**About this task:**
Reproduce the records exactly. Leave the pictures out.
(Information begins)
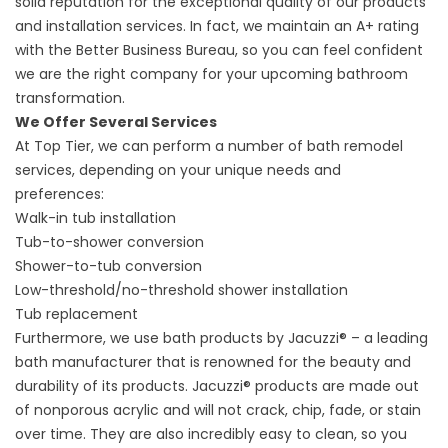
solid reputation for the exceptional quality of our products
and installation services. In fact, we maintain an A+ rating
with the Better Business Bureau, so you can feel confident
we are the right company for your upcoming bathroom
transformation.
We Offer Several Services
At Top Tier, we can perform a number of bath remodel
services, depending on your unique needs and
preferences:
Walk-in tub installation
Tub-to-shower conversion
Shower-to-tub conversion
Low-threshold/no-threshold shower installation
Tub replacement
Furthermore, we use bath products by Jacuzzi® – a leading
bath manufacturer that is renowned for the beauty and
durability of its products. Jacuzzi® products are made out
of nonporous acrylic and will not crack, chip, fade, or stain
over time. They are also incredibly easy to clean, so you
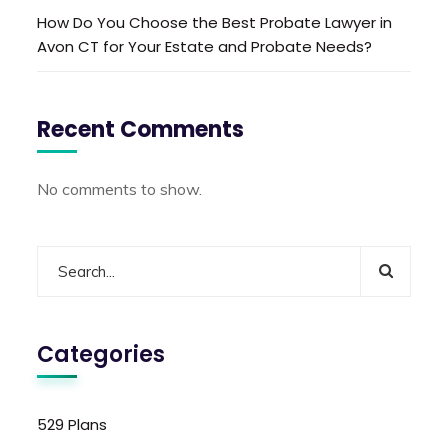
How Do You Choose the Best Probate Lawyer in
Avon CT for Your Estate and Probate Needs?
Recent Comments
No comments to show.
Categories
529 Plans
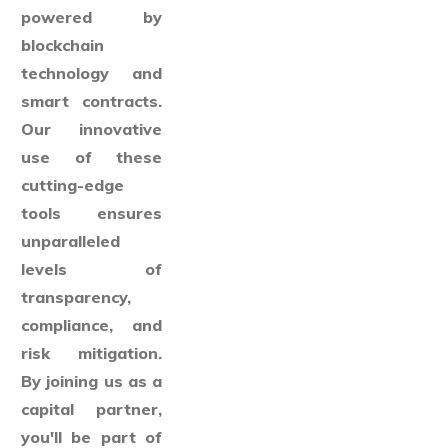
powered by
blockchain
technology and
smart contracts.
Our innovative
use of these
cutting-edge
tools ensures
unparalleled
levels of
transparency,
compliance, and
risk mitigation.
By joining us as a
capital partner,
you'll be part of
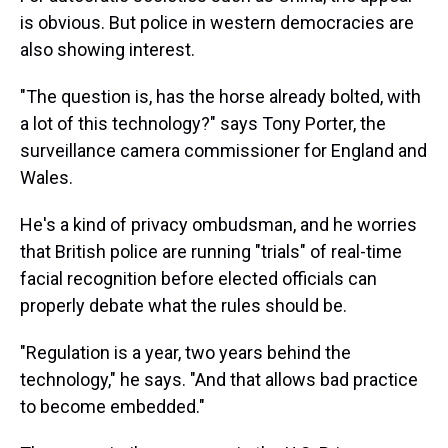
is obvious. But police in western democracies are
also showing interest.
"The question is, has the horse already bolted, with
a lot of this technology?" says Tony Porter, the
surveillance camera commissioner for England and
Wales.
He's a kind of privacy ombudsman, and he worries
that British police are running "trials" of real-time
facial recognition before elected officials can
properly debate what the rules should be.
"Regulation is a year, two years behind the
technology," he says. "And that allows bad practice
to become embedded."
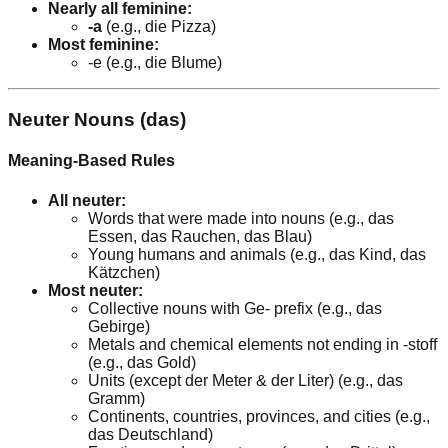
Nearly all feminine:
-a
(e.g., die Pizza)
Most feminine:
-e (e.g., die Blume)
Neuter Nouns (das)
Meaning-Based Rules
All neuter:
Words that were made into nouns (e.g., das
Essen, das Rauchen, das Blau)
Young humans and animals (e.g., das Kind, das
Kätzchen)
Most neuter:
Collective nouns with Ge- prefix (e.g., das
Gebirge)
Metals and chemical elements not ending in -stoff
(e.g., das Gold)
Units (except der Meter & der Liter) (e.g., das
Gramm)
Continents, countries, provinces, and cities (e.g.,
das Deutschland)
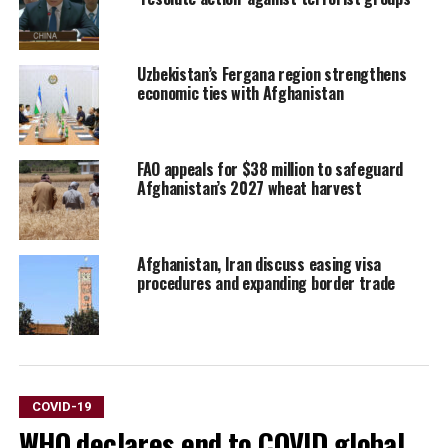
Uzbekistan’s Fergana region strengthens
economic ties with Afghanistan
FAO appeals for $38 million to safeguard
Afghanistan’s 2027 wheat harvest
Afghanistan, Iran discuss easing visa
procedures and expanding border trade
COVID-19
WHO declares end to COVID global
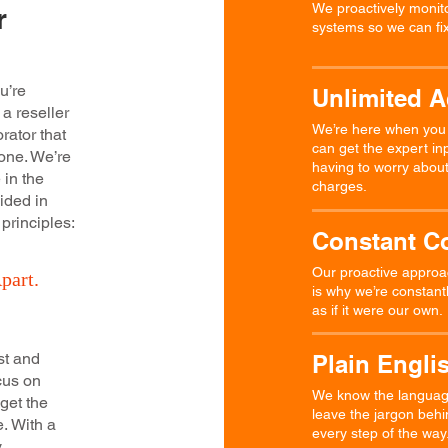
We proactively monito
r
systems so we can fix
u’re
Unlimited 
 a reseller
We’re here when you n
rator that
can get the expert in
one. We’re
having to worry about 
 in the
charges.
ided in
 principles:
Constant C
Our proactive approac
part.
is why we’re constant
as if it were our own.
st and
Plain Engli
ocus on
We know the language 
 get the
leave the jargon beh
e. With a
every step of the way
y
(Information ends)
**Exercise answer:**
solid reputation for the exceptional quality of our products
and installation services. In fact, we maintain an A+ rating
with the Better Business Bureau, so you can feel confident
we are the right company for your upcoming bathroom
transformation.
We Offer Several Services
At Top Tier, we can perform a number of bath remodel
services, depending on your unique needs and
preferences:
Walk-in tub installation
Tub-to-shower conversion
Shower-to-tub conversion
Low-threshold/no-threshold shower installation
Tub replacement
Furthermore, we use bath products by Jacuzzi® – a leading
bath manufacturer that is renowned for the beauty and
durability of its products. Jacuzzi® products are made out
of nonporous acrylic and will not crack, chip, fade, or stain
over time. They are also incredibly easy to clean, so you
How Do You Choose the Best Probate Lawyer in
Avon CT for Your Estate and Probate Needs?
Recent Comments
No comments to show.
Categories
529 Plans
powered by
blockchain
technology and
smart contracts.
Our innovative
use of these
cutting-edge
tools ensures
unparalleled
levels of
transparency,
compliance, and
risk mitigation.
By joining us as a
capital partner,
you'll be part of
is obvious. But police in western democracies are
also showing interest.
"The question is, has the horse already bolted, with
a lot of this technology?" says Tony Porter, the
surveillance camera commissioner for England and
Wales.
He's a kind of privacy ombudsman, and he worries
that British police are running "trials" of real-time
facial recognition before elected officials can
properly debate what the rules should be.
"Regulation is a year, two years behind the
technology," he says. "And that allows bad practice
to become embedded."
Nearly all feminine:
-a
(e.g., die Pizza)
Most feminine:
-e (e.g., die Blume)
Neuter Nouns (das)
Meaning-Based Rules
All neuter:
Words that were made into nouns (e.g., das
Essen, das Rauchen, das Blau)
Young humans and animals (e.g., das Kind, das
Kätzchen)
Most neuter:
Collective nouns with Ge- prefix (e.g., das
Gebirge)
Metals and chemical elements not ending in -stoff
(e.g., das Gold)
Units (except der Meter & der Liter) (e.g., das
Gramm)
Continents, countries, provinces, and cities (e.g.,
das Deutschland)
Uzbekistan’s Fergana region strengthens
economic ties with Afghanistan
FAO appeals for $38 million to safeguard
Afghanistan’s 2027 wheat harvest
Afghanistan, Iran discuss easing visa
procedures and expanding border trade
COVID-19
WHO declares end to COVID global
We proactively monito
r
systems so we can fix
u’re
Unlimited 
 a reseller
We’re here when you n
rator that
can get the expert in
one. We’re
having to worry about 
 in the
charges.
ided in
 principles:
Constant C
Our proactive approac
part.
is why we’re constant
as if it were our own.
st and
Plain Engli
ocus on
We know the language 
 get the
leave the jargon beh
e. With a
every step of the way
y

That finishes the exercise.